In today’s interconnected world, news gets everywhere, fast. We are aware of the happenings in other countries almost as soon as they happen. Why is it that we still show so much more interest, when a Briton is involved?
By Tochi Onuora
|AirAsia QZ8501, the fateful plane that went
missing on December 28th. (Photo: Sky News)
Just a few weeks ago, I was logging out of my email, and stumbled across a headline on MSN: ‘Search For Missing Plane Suspended Overnight.’ Naturally, knowing nothing of the subject yet, I wandered over to click it, only for it to have switched to the next article on Kim Kardashian.
Having made my way on to the page, I saw a large picture of a plane (seen right) and some accessible text. The first words were, “A British businessman” – nothing about the airline, or the number of people on the plane. For that, you had to go look further down. More background information about the man and his daughter was revealed afterwards, only emphasising the tragedy of the event (may all 162 victims rest in peace). It was just after this that it hit me; why did the article only focus on the Briton? It took a few paragraphs to even focus on the event.

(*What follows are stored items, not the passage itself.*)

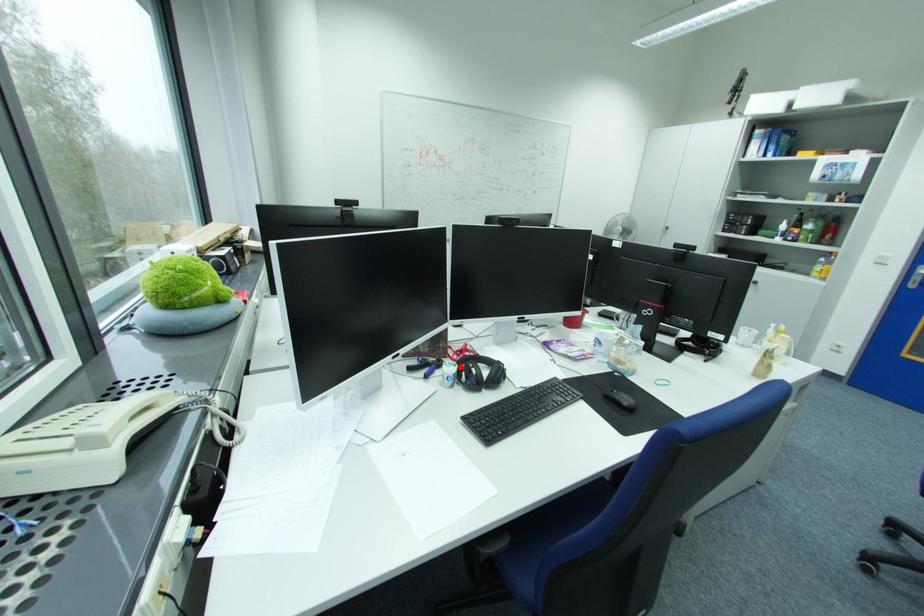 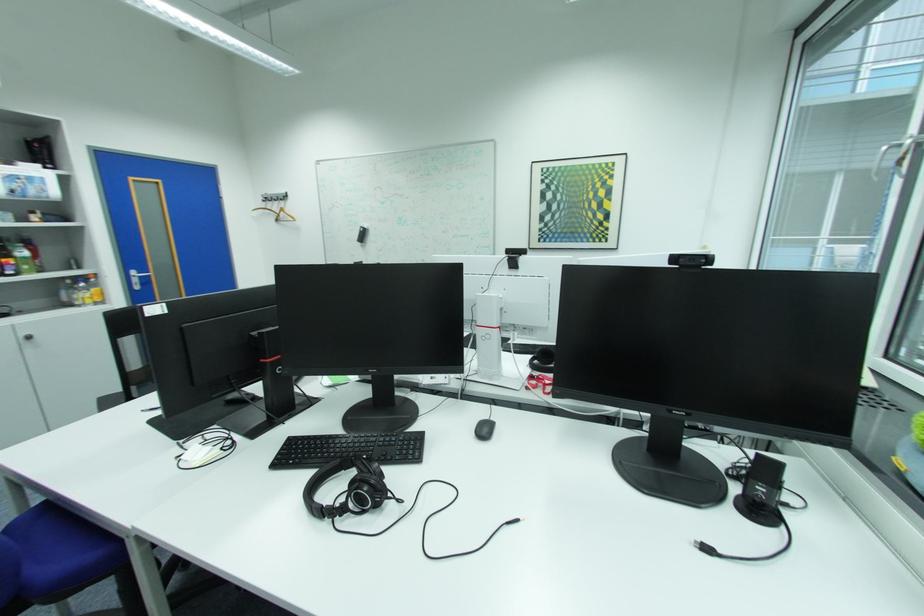 Question: I am providing you with two images of the same scene from different viewpoints. A red point is marked on the first image. Is the red point's position out of view in image 2?

Choices:
 (A) Yes
 (B) No

Answer: (A) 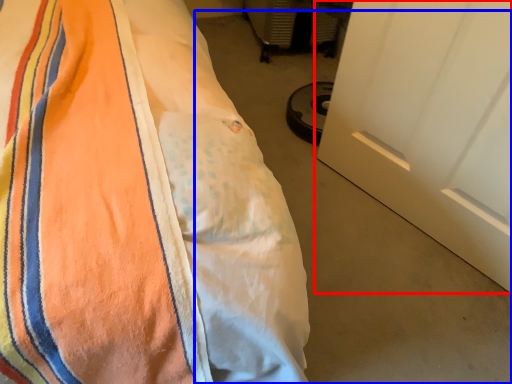 Question: Which of the following is the closest to the observer, door (highlighted by a red box) or concrete (highlighted by a blue box)?

Choices:
 (A) door
 (B) concrete

Answer: (A) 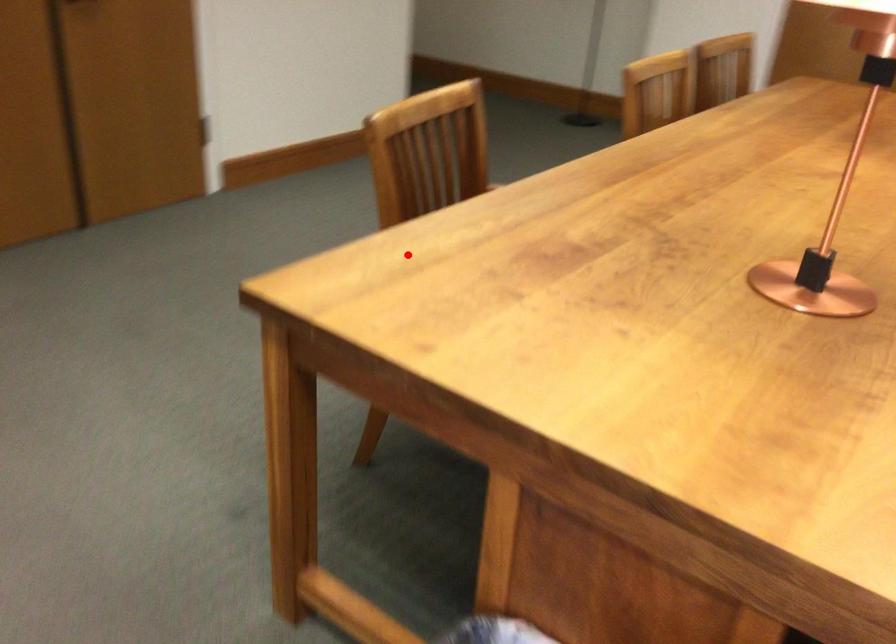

A key example of this is the Ebola crisis, of which in the past few months, there had been relatively little coverage despite the disease still ravaging Liberia, Guinea, Sierra Leone. Britain only seemed to be brought to its senses after the Band Aid album, and again, after nurse Pauline Cafferkey unfortunately caught the disease during her voluntary visit to Sierra Leone.
|A meme by the author. (Photos (clockwise):
Daily Express, Daily Telegraph, The Guardian,
News is not the only place where western lives appear to be favoured. The 2012 film, The Impossible, looked at the heart-wrenching story of a tsunami, based on the true story of María Belón and her family. This family was Spanish but represented as British in the film. It was suitably wonderful, beautifully acted and directed, but what was striking was how at the end, this family was able to fly away from the devastation, to their rather functional western lives. The film essentially ignored the plight of the native inhabitants who experienced the most suffering and disruption to their livelihoods, placing importance on this single holidaying family instead. Few other films of equal popularity have explored the effects of this, on the poorer native residents.
In the name of balance however, is it really fair to criticise David Cameron for only mentioning Ebola loudly again after a Briton was diagnosed with it? He is the British Prime Minister, so of course, he would be expected to place more attention on an issue when it directly affects a citizen of his country. Similarly, with the news which chooses to focus on Britons, it makes perfect sense that British people would play a dominant part in the story. We are the ones who demand this, and the media simply tailors itself to appeal to its consumers, by showing a Briton who we can empathise with. We only read what we want to read. In the case of the AirAsia plane, perhaps mentioning a Briton with respect to the disaster, is the only way to get people to care about the event much at all?
But for now, maybe the people of West Africa need something other than a few pennies and headlines chucked their way, after the release of yet another song wondering whether or not they know what time of year it is.